In preparation for this article, I did my best to branch out and play games I otherwise wouldn’t (and a few that sounded right up my alley), but unfortunately it seems there are even fewer games available than there used to be. For whatever reason, many articles online point to commands that no longer work with Google Assistant. However, I did my due diligence and found several games through the assistant that I actually did not find during my search online. As such, it’s my hope that you will find my recommendations especially helpful. I truly love voice command games, because they are entirely hands free, making them perfect to play during drives or while cleaning. So, if you have never played one, maybe a selection of some of my favorite Google Assistant games will inspire you to try.
Prior to making my recommendations, I would just like to point out that several games on Google Assistant are actually more playable on devices with screens. While we do play these games with voice, often games will speak information that is better comprehended when displayed visually. Hearing game stats, inventory, and other various scores and numbers can be hard to grasp on the fly, while also being expected to respond immediately. So, having a smartphone or smart TV with Chromecast will make many of these games more accessible, though it will still require brief glances to ascertain game information. That said, I would advise against using the visual aspects of any of these games while driving or operating heavy machinery, for obvious reasons.
Without further delay, here is my list of the top 5 best games available on Google Assistant, none of which require a purchase to have fun!
“OK Google, talk to Song Quiz.”
This is the only quiz game on assistant that I actually like. Song Quiz is just good, clean fun and it doesn’t really have a point at which it wears out completely; it’s evergreen. For its namesake, Song Quiz is a quiz over pop music song titles and their artists, with hits ranging in era from the 60s to the 2010s. You get points for getting either the song or the artist correct and, of course, more for getting both. Sometimes you also get bonus points awarded. You can play locally, with your friends or family on game night, or 1-on-1 online against a real, live opponent.
Quiz games need little explanation, so I’ll simply say this is as good of a song quiz game one could ask for. It has never taken long to connect me to opponents, it has a ranking system if you want to sign in with Google, and is worth playing if you like the genre. Visually, everything that is spoken is displayed on screen, and you can select responses instead of speak. It’s good fun in general, but I like to add an extra layer of fun by giving the AI a silly name to call me and an obscure location when prompted, as this information is relayed to the other player at the beginning of the match (and the name is repeated every round). Give it a try, it’s worth a giggle.
“OK Google, talk to Castle Master.”
In Castle Master, you play as a lord of a land within a larger medieval kingdom. Your advisor will present you with game events, measured in turns, during which your “yes” and “no” answers to these questions will determine the outcome. The game is scored on a scale of 100 for 2 stats, Wealth and Influence, in that order. If your wealth or influence reaches either 0 or 100, it’s game over and several ill fates could befall you. Too much wealth and the king will storm your castle and kill you for your fortune, too little and he will exile you for your lack of frugality. Too much influence and the king will feel threatened and execute you, too little and he will banish you for your incompetence.

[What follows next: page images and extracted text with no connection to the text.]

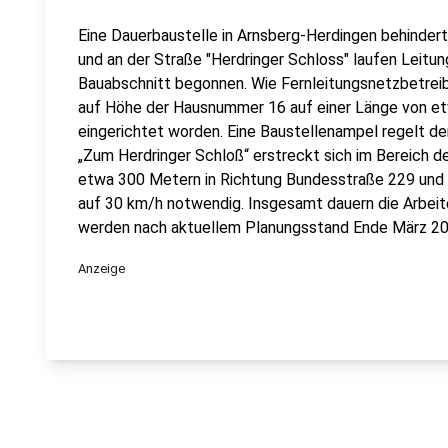
Eine Dauerbaustelle in Arnsberg-Herdingen behinder
und an der Straße "Herdringer Schloss" laufen Leitu
Bauabschnitt begonnen. Wie Fernleitungsnetzbetreib
auf Höhe der Hausnummer 16 auf einer Länge von et
eingerichtet worden. Eine Baustellenampel regelt de
„Zum Herdringer Schloß“ erstreckt sich im Bereich d
etwa 300 Metern in Richtung Bundesstraße 229 und
auf 30 km/h notwendig. Insgesamt dauern die Arbeit
werden nach aktuellem Planungsstand Ende März 20
Anzeige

The king is one finicky ruler, so you will want to stay within 10-90 on both wealth and influence. This being the case, the safest score you can have during a game of Castle Master is 50-50, since this provides the maximum room for error, in either direction of either scale. The goal is to survive for as many turns as you can and, when you lose, the game stores your best score for you to compete against yourself later. It sounds easy enough to stay within the point balance, but there are many different events, each event will have many different outcomes, and each outcome for a given event is not all worth the same amount of points. You might stand to gain 10 influence, lose 30 influence, gain 20 wealth, or lose 30 wealth, all in the same question. Some events even span multiple turns and don’t add or subtract points until the end of the event.
When you start Castle Master, your first goal will be to reach 25 turns, at which point you will get a naval advisor. This advisor adds many more scenarios to the game, is free, and remains your advisor in future games, from the start. However, there is still paid content and in-game purchases. Any time you lose, you will be asked if you want to speak with someone who can fix your situation, for real-world cash. There are other advisors you can also purchase, which are expansion packs, and you will be asked if you want to purchase an expansion at the beginning of every game, but otherwise the game is able to be played for free and is a ton of fun for all its simplicity. I play Castle Master quite a lot and have never made a single in-game purchase, so purchases are not required to have fun. As far as visuals go, Castle Master has no frills; every response shows you the same Castle Master logo over a castle backdrop. There’s no text on screen, but you can select responses instead of speaking them on mobile.
The Three Percent Challenge
“OK Google, talk to The Three Percent Challenge.”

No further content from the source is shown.